No fechamento, o Brent caiu 2,84% e foi cotado a US$ 100,21 por barril, na Intercontinental Exchange. Durante o pregão, a cotação chegou a operar abaixo desse patamar. Já o West Texas Intermediate (WTI), referência nos Estados Unidos, recuou 5,28%, fechando a US$ 93,50 por barril, na New York Mercantile Exchange.
A queda foi influenciada por fatores que ajudaram a reduzir parte da tensão sobre a oferta global. Entre eles, a retomada do carregamento de petróleo no Porto de Fujairah, nos Emirados Árabes Unidos, terminal considerado estratégico por estar fora do Estreito de Ormuz, uma das principais rotas marítimas de transporte de petróleo do mundo.

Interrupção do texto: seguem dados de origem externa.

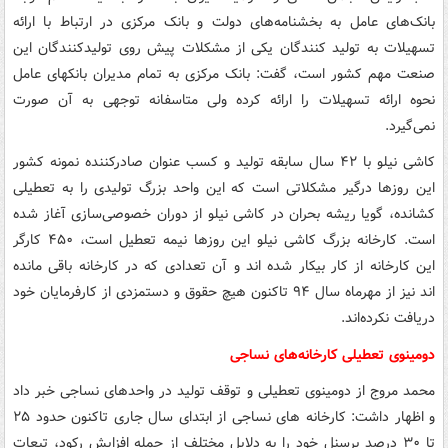
بانک‌های عامل به بخشنامه‌های دولت و بانک مرکزی در ارتباط با ارائه
تسهیلات به تولید کنندگان یکی از مشکلات پیش روی تولیدکنندگان این
صنعت مهم کشور است، گفت: بانک مرکزی به تمام مدیران بانکهای عامل
نحوه ارائه تسهیلات را ارائه کرده ولی متاسفانه توجهی به آن صورت
نمی‌گیرد.
کاشی نیلو با ۴۲ سال سابقه تولید و کسب عنوان صادرکننده نمونه کشور
این روزها درگیر مشکلاتی است که این واحد بزرگ تولیدی را به تعطیلی
کشانده، گویا ریشه بحران در کاشی نیلو از دوران خصوصی‌سازی آغاز شده
است. کارخانه بزرگ کاشی نیلو این روزها نیمه تعطیل است، ۴۵۰ کارگر
این کارخانه از کار بیکار شده اند و آن تعدادی که در کارخانه باقی مانده
اند نیز از مهرماه سال ۹۴ تاکنون هیچ حقوق و دستمزدی از کارفرمایان خود
دریافت نکرده‌اند.
دومینوی تعطیلی کارخانه‌های نساجی
محمد مروج از دومینوی تعطیلی و توقف تولید در واحدهای نساجی خبر داد
و اظهار داشت: کارخانه های نساجی از ابتدای سال جاری تاکنون حدود ۲۵
تا ۳۰ درصد پرسنل خود را به دلایل مختلف از جمله افزایش رکود، تبعات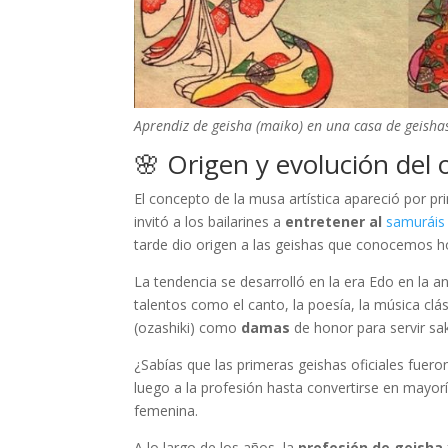
Aprendiz de geisha (maiko) en una casa de geishas
🌸 Origen y evolución del o
El concepto de la musa artística apareció por p
invitó a los bailarines a
entretener al
samuráis
tarde dio origen a las geishas que conocemos h
La tendencia se desarrolló en la era Edo en la an
talentos como el canto, la poesía, la música clá
(ozashiki) como
damas
de honor para servir sak
¿Sabías que las primeras geishas oficiales fuer
luego a la profesión hasta convertirse en mayor
femenina.
A lo largo de los años, la
profesión de geisha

Outro ponto acompanhado pelo mercado foi a declaração do Irã de que o fluxo de petróleo segue normal em seu principal terminal de exportação, na ilha de Kharg, atingida por explosões no fim de semana. Ainda assim, o tráfego pelo Estreito de Ormuz continua praticamente interrompido, o que mantém o cenário de incerteza.
Analistas avaliam que, mesmo com uma eventual reabertura da passagem, a normalização completa das operações pode levar semanas. Por isso, embora o mercado tenha reagido com alívio nesta sessão, a volatilidade segue elevada.
Bolsas sobem com recuo da commodity
A queda do petróleo também repercutiu nos mercados financeiros. Em Nova York, os principais índices acionários avançaram, impulsionados pela redução da pressão sobre os custos de energia e pela percepção de menor risco imediato para a economia.
O S&P 500 subiu cerca de 1%, enquanto o Dow Jones avançou aproximadamente 0,8%. Já o Nasdaq Composite teve alta próxima de 1,2%.
Guerra no Oriente Médio mantém investidores em alerta
Mesmo com o recuo desta segunda-feira, o conflito envolvendo Irã, Estados Unidos e Israel continua sendo o principal fator de risco para os preços da energia. As tensões militares no Oriente Médio seguem alimentando preocupações sobre novas interrupções na oferta global de petróleo.
Com a guerra entrando na terceira semana, o mercado permanece atento a qualquer novo desdobramento que possa afetar a produção, o transporte e a exportação da commodity.